So: the problem is figuring out how to prevent a handful of important libraries from being stripped out (without also including the libraries that really aren't needed).

With the Make system

So how on earth does the Make system answer this question? It doesn't. It (dynamically) links in only non-Haskell libraries, and makes a wrapper script (inplace/bin/ghc-stage1) which sets DYLD_LIBRARY_PATH to include locations of _all_ Haskell dylibs that the linker may end up being interested in.
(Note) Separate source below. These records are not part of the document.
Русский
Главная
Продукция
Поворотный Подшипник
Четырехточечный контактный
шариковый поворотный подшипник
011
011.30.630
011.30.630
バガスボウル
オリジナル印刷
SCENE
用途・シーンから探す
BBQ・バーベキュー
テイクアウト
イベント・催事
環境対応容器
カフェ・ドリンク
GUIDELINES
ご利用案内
As you can see the underlying binary doesn't actually have any libraries linked in to it:

$ otool -L inplace/lib/bin/ghc-stage1
inplace/lib/bin/ghc-stage1:
        /usr/lib/libSystem.B.dylib (compatibility version 1.0.0, current version 1238.60.2)
        /usr/lib/libncurses.5.4.dylib (compatibility version 5.4.0, current version 5.4.0)
        /usr/lib/libiconv.2.dylib (compatibility version 7.0.0, current version 7.0.0)
        /usr/local/opt/gmp/lib/libgmp.10.dylib (compatibility version 14.0.0, current version 14.2.0)

The solution?

There's got to be a clean way to exempt some library from being -Wl,-dead_strip_dylibs. One not-so-clean way would be to use -Wl,-u for one symbol from each library we want to force the linker to keep (that'll convince the linker to leave that library in). I'll keep looking for the right settings...
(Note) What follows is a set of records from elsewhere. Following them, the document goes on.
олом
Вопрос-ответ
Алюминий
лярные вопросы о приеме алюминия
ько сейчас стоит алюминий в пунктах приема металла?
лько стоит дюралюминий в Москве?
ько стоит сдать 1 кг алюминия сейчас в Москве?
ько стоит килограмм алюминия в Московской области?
In any case, the rpath approach is the one we want since it avoids the non-relocatable DYLD_LIBRARY_PATH-based wrapper script.
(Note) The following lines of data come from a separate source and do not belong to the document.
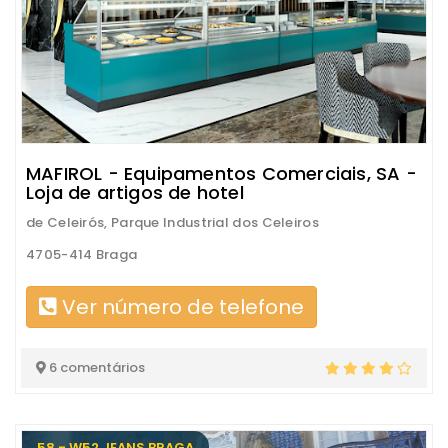
MAFIROL - Equipamentos Comerciais, SA -
Loja de artigos de hotel
de Celeirós, Parque Industrial dos Celeiros
4705-414 Braga
Ver número de telefone
6 comentários
58 - W52 JEANS BRAGA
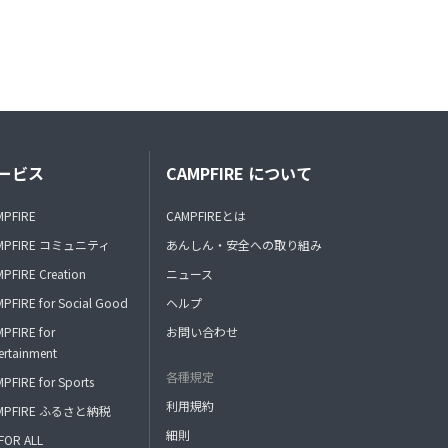
ービス
CAMPFIRE について
MPFIRE
CAMPFIREとは
MPFIRE コミュニティ
あんしん・安全への取り組み
PFIRE Creation
ニュース
PFIRE for Social Good
ヘルプ
PFIRE for
お問い合わせ
ertainment
各種規定
PFIRE for Sports
利用規約
MPFIRE ふるさと納税
細則
FOR ALL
There is a similar issue on linux where we link the system ffi instead of the local one. This fails e.g. on CircleCI as ld cannot find the ffi library. I don't know if this is related to the OSX failure, but I'll continue investigating this on linux.

There is a similar issue on linux where we link the system ffi instead of the local one. This fails e.g. on CircleCI as ld cannot find the ffi library. I don't know if this is related to the OSX failure, but I'll continue investigating this on linux.

I don't think this is related, but you are totally right - the linker is picking up the wrong ffi library.

Back to the original issue: it looks like GHC is passing -Wl,-dead_strip_dylibs only as a way of working around a limitation Mac has for the number of dylibs linked into an executable (relevant commit: https://git.haskell.org/ghc.git/commitdiff/b592bd98ff25730bbe3c13d6f62a427df8c78e28). Since GHC the binary depends on so few dylibs though, I think it would be a solution to this whole issue if we found a way to get rid of -Wl,-dead_strip_dylibs in this case here. That's easier said than done - -Wl,-dead_strip_dylibs is unconditionally emitted by GHC itself (and I don't think the Mac linker supports inverse flags)...

adamse added a subscriber: adamse.Dec 2 2018, 3:28 PM

The question (to me) is: why doesn't ghc reference libffi if it needs it? Or are we bundling libffi just for convenience?

For completeness sake: here's the dead_strip_dylib documentation:

-dead_strip_dylibs
            Remove dylibs that are unreachable by the entry point or exported symbols. That is, suppresses the generation of load command commands for dylibs
            which supplied no symbols during the link. This option should not be used when linking against a dylib which is required at runtime for some indi-
            rect reason such as the dylib has an important initializer.

So we are looking for libffi as a dependency of ghci, that makes some sense as ghci does reference quite a bit of libffi symbols.

However ghci.cabal does *not* list

extra-libraries: ffi

As such I assume we are not linking it, and expect the symbols to magically appear later?